The guidelines will also help municipalities to make adjustments to existing services to improve effectiveness and reduce costs. By thoroughly analyzing costs and benefits, municipalities can initiate new work assignments with confidence. For example, fire departments with full-time fire suppression staff can reduce the workload of the fire prevention division by conducting in-service fire safety inspections. Without objective tools for analyzing such innovations, those opposed can prevent change by appealing to public fears and misapprehensions.
The guidelines will also facilitate fire department reorganization and restructuring on a much broader scale. Many smaller municipalities focus almost exclusively on fire suppression. This is often based on limited availability of volunteers' time to carry out prevention activities. The guidelines will help municipalities to see areas where resources can be shared and services can be provided over broader geographic areas. Inter-municipal co-operation will ensure that effective fire prevention and public education are both viable and affordable.
Collectively, these measures can improve public fire safety while, at the same time, stabilizing or reducing costs.
The guidelines are designed to provide municipalities with a new way of thinking about public fire protection. It will encourage them to consider all aspects of fire safety and not just fire stations, fire trucks and firefighters. Each guideline will assist municipalities to apply the Comprehensive Model by expanding further on each concept, outlining decision-points and indicating the information they will require to analyze their options.
Municipalities will have the means to make objective choices about public fire protection, and implement significant changes with confidence.
The guidelines represent one component of the strategy the Ministry is proposing for public fire protection in Ontario. This strategy includes:
- Clarifying municipal responsibility for local fire protection, while protecting the provincial interest in public fire safety.
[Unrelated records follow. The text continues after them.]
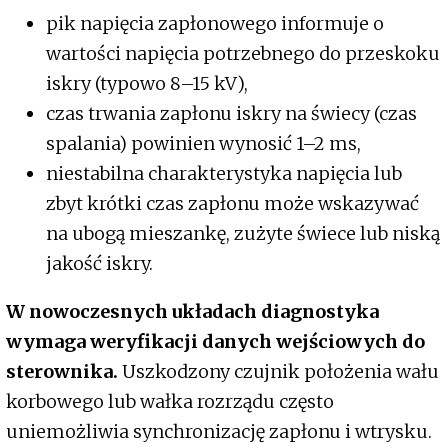
pik napięcia zapłonowego informuje o
wartości napięcia potrzebnego do przeskoku
iskry (typowo 8–15 kV),
czas trwania zapłonu iskry na świecy (czas
spalania) powinien wynosić 1–2 ms,
niestabilna charakterystyka napięcia lub
zbyt krótki czas zapłonu może wskazywać
na ubogą mieszankę, zużyte świece lub niską
jakość iskry.
W nowoczesnych układach diagnostyka
wymaga weryfikacji danych wejściowych do
sterownika.
Uszkodzony czujnik położenia wału
korbowego lub wałka rozrządu często
uniemożliwia synchronizację zapłonu i wtrysku.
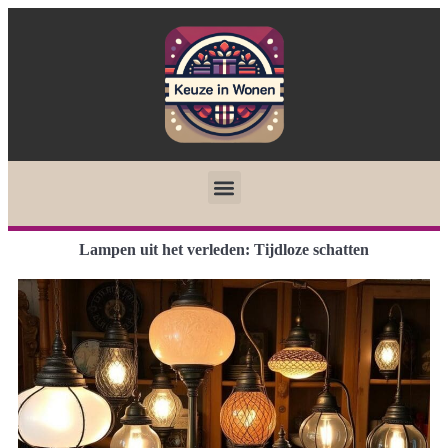
Lampen uit het verleden: Tijdloze schatten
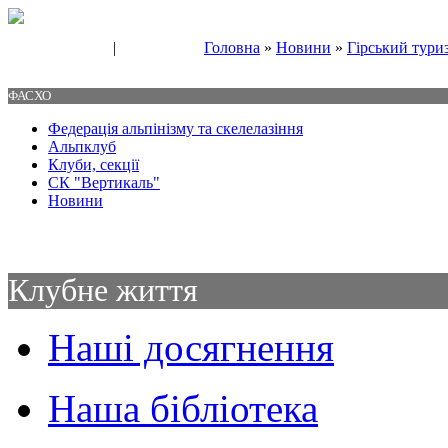
|
Головна
»
Новини
»
Гірський тури
Свяжитесь с нами
Контакты
ФАСХО
Федерація альпінізму та скелелазіння
Альпклуб
Клуби, секції
СК "Вертикаль"
Новини
Клубне життя
Наші досягнення
Наша бібліотека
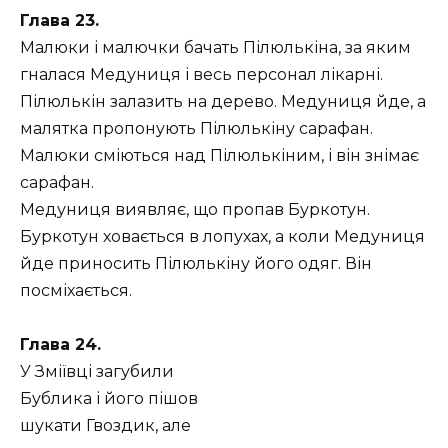
Глава 23.
Малюки і малючки бачать Пілюлькіна, за яким
гналася Медуниця і весь персонал лікарні.
Пілюлькін залазить на дерево. Медуниця йде, а
малятка пропонують Пілюлькіну сарафан.
Малюки сміються над Пілюлькіним, і він знімає
сарафан.
Медуниця виявляє, що пропав Буркотун.
Буркотун ховається в лопухах, а коли Медуниця
йде приносить Пілюлькіну його одяг. Він
посміхається.
Глава 24.
У Зміївці загубили
Бублика і його пішов
шукати Гвоздик, але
- Removing remaining legislative barriers which forestall the restructuring and reorganization of municipal fire services.
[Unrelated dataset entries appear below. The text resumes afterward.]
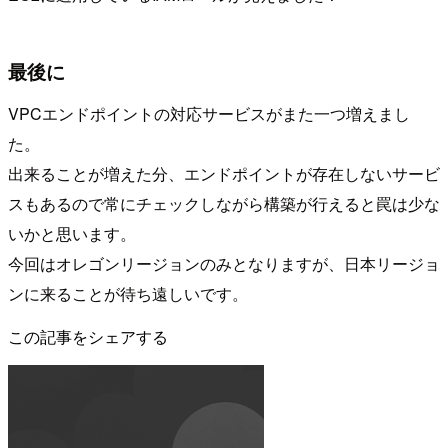
最後に
VPCエンドポイントの対応サービスがまた一つ増えまし
た。
出来ることが増えた分、エンドポイントが存在しないサービ
スもあるので常にチェックしながら構築が行えると罠は少な
いかと思います。
今回はオレゴンリージョンのみとなりますが、日本リージョ
ンに来ることが待ち遠しいです。
この記事をシェアする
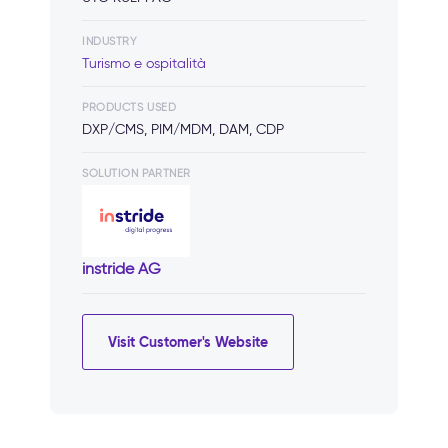
INDUSTRY
Turismo e ospitalità
PRODUCTS USED
DXP/CMS, PIM/MDM, DAM, CDP
SOLUTION PARTNER
instride AG
Visit Customer's Website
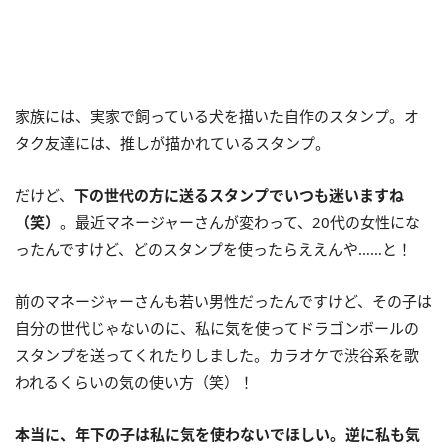
家族には、実家で飼っている犬を描いた自作のスタンプ。オ
タク友達には、推しが描かれているスタンプ。
だけど、
下の世代の方に送るスタンプでいつも迷いますね
（笑）
。最近マネージャーさんが変わって、20代の女性にな
ったんですけど、どのスタンプを使ったらええんや……と！
前のマネージャーさんも若い男性だったんですけど、その子は
自分の世代じゃないのに、私に気を使ってドラゴンボールの
スタンプを送ってくれたりしました。カラオケで渋谷系を歌
われるくらいの気の使い方（笑）！
本当に、年下の子は私に気を使わないでほしい。逆に私も気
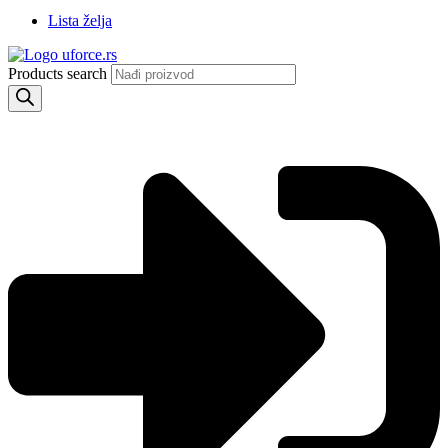
Lista želja
Products search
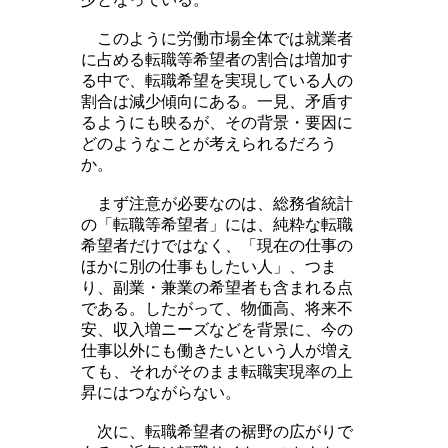
このように労働市場全体では就業者
に占める転職等希望者の割合は増加す
る中で、転職希望を実現している人の
割合は減少傾向にある。一見、矛盾す
るようにも映るが、その背景・要因に
どのようなことが考えられるだろう
か。
まず注意が必要なのは、総務省統計
の「転職等希望者」には、純粋な転職
希望者だけではなく、「現在の仕事の
ほかに別の仕事もしたい人」、つま
り、副業・兼業の希望者も含まれる点
である。したがって、物価高、将来不
安、収入増ニーズなどを背景に、今の
仕事以外にも働きたいという人が増え
ても、それがそのまま転職実現率の上
昇にはつながらない。
次に、転職希望者の裾野の広がりで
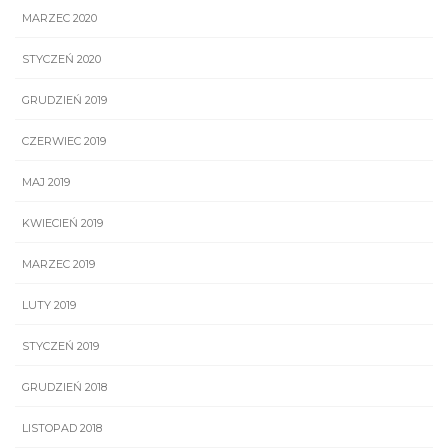
MARZEC 2020
STYCZEŃ 2020
GRUDZIEŃ 2019
CZERWIEC 2019
MAJ 2019
KWIECIEŃ 2019
MARZEC 2019
LUTY 2019
STYCZEŃ 2019
GRUDZIEŃ 2018
LISTOPAD 2018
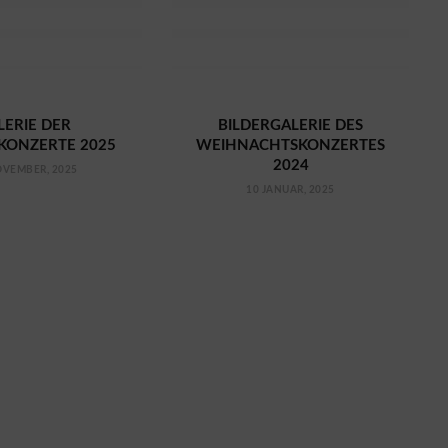
LERIE DER
BILDERGALERIE DES
ONZERTE 2025
WEIHNACHTSKONZERTES
2024
OVEMBER, 2025
10 JANUAR, 2025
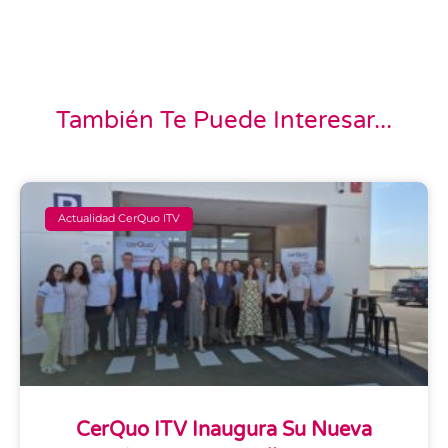
También Te Puede Interesar...
Actualidad CerQuo ITV
CerQuo ITV Inaugura Su Nueva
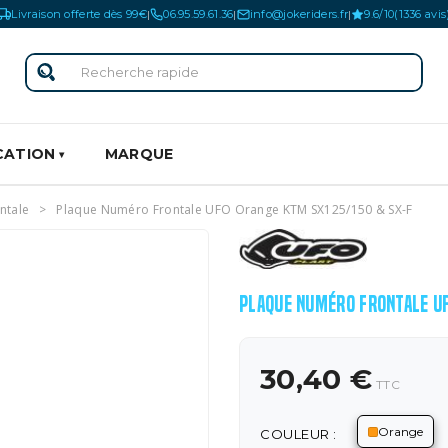
Livraison offerte dès 99€
06.95.59.61.36
info@jokeriders.fr
9.6/10
(1336 avis
|
|
|
CATION
MARQUE
ntale
Plaque Numéro Frontale UFO Orange KTM SX125/150 & SX-F
PLAQUE NUMÉRO FRONTALE U
30,40 €
TTC
Orange
COULEUR :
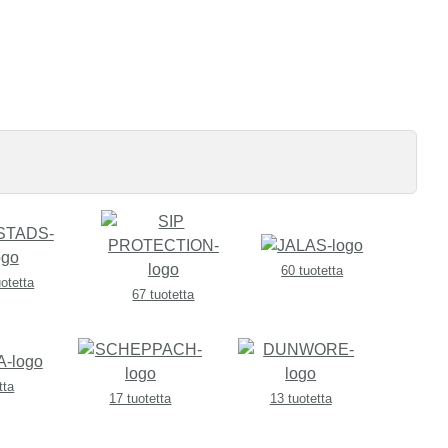
60 tuotetta
uotetta
67 tuotetta
tta
17 tuotetta
13 tuotetta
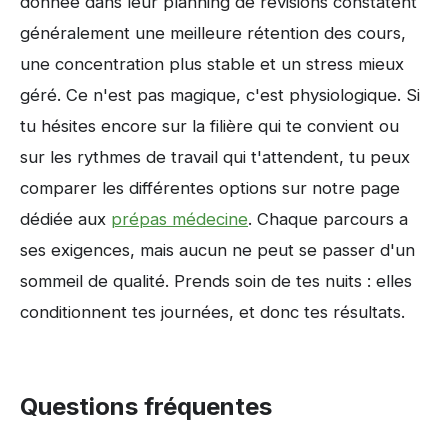
donnée dans leur planning de révisions constatent
généralement une meilleure rétention des cours,
une concentration plus stable et un stress mieux
géré. Ce n'est pas magique, c'est physiologique. Si
tu hésites encore sur la filière qui te convient ou
sur les rythmes de travail qui t'attendent, tu peux
comparer les différentes options sur notre page
dédiée aux
prépas médecine
. Chaque parcours a
ses exigences, mais aucun ne peut se passer d'un
sommeil de qualité. Prends soin de tes nuits : elles
conditionnent tes journées, et donc tes résultats.
Questions fréquentes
- Facilitating a shift in focus which places priority on fire prevention and public education as opposed to fire suppression.
- Providing municipalities with decision-making tools to help them provide services according to their own needs and circumstances.
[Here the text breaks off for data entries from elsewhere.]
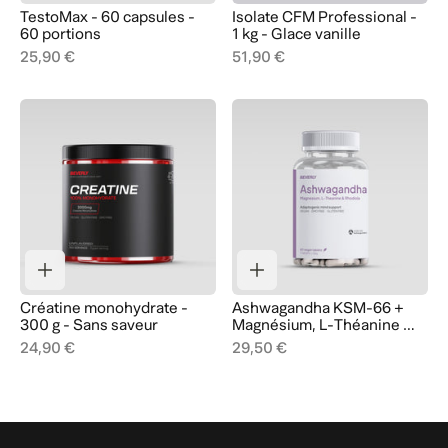
TestoMax - 60 capsules -
Isolate CFM Professional -
60 portions
1 kg - Glace vanille
25,90 €
51,90 €
Créatine monohydrate -
Ashwagandha KSM-66 +
300 g - Sans saveur
Magnésium, L-Théanine &
Rhodiola - 60 Gélules - 60
24,90 €
29,50 €
Portions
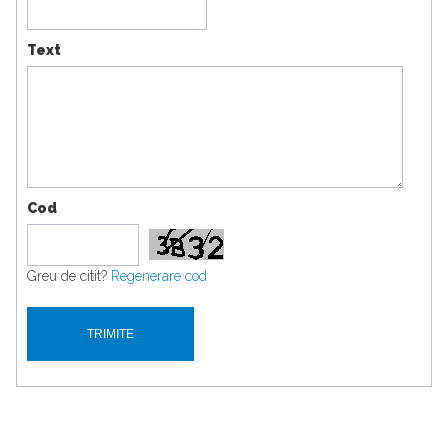
Text
Cod
Greu de citit?
Regenerare cod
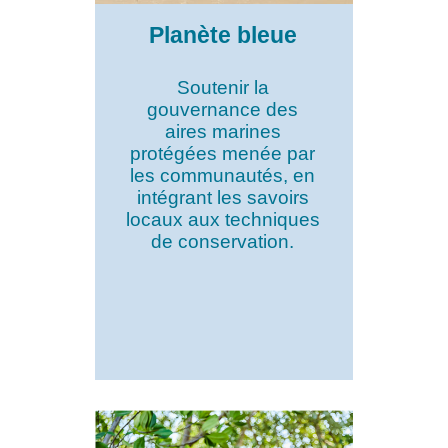
Planète bleue
Soutenir la
gouvernance des
aires marines
protégées menée par
les communautés, en
intégrant les savoirs
locaux aux techniques
de conservation.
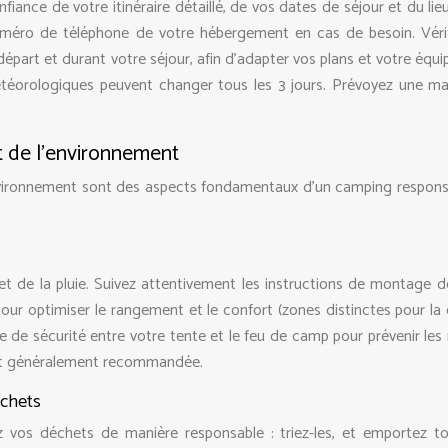
ance de votre itinéraire détaillé, de vos dates de séjour et du lieu
éro de téléphone de votre hébergement en cas de besoin. Vérif
épart et durant votre séjour, afin d’adapter vos plans et votre équ
téorologiques peuvent changer tous les 3 jours. Prévoyez une m
t de l’environnement
environnement sont des aspects fondamentaux d’un camping respons
 et de la pluie. Suivez attentivement les instructions de montage d
our optimiser le rangement et le confort (zones distinctes pour la c
 de sécurité entre votre tente et le feu de camp pour prévenir les 
est généralement recommandée.
échets
ez vos déchets de manière responsable : triez-les, et emportez t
- Facilitating more active involvement of the private sector and other community groups in fire prevention and public education through the Fire Marshals Public Safety Council.
This strategy recognizes that municipalities, with the aid of appropriate tools and support, are fully capable of ensuring adequate fire protection for their communities.
At the same time, this strategy recognizes that the provincial interest would not be met if the level of service provided by a municipality jeopardized public fire safety.
- The guidelines will provide the means for municipalities to make informed choices about public fire protection - responsible choices that will not compromise public safety.
- They are the foundation for measuring and determining adequate fire protection.
- Provincial regulatory authority would be exercised only where there was a clear and identifiable threat to public safety that a municipality or municipalities fail to address.
- Good guidelines, and responsible local government, will ensure that this authority need not be exercised.
The model - "Optimizing Public Fire Safety" is intended to be a companion to the guidelines. Its intended use is to provide consistency in application and to ensure all aspects are considered when applying the guidelines.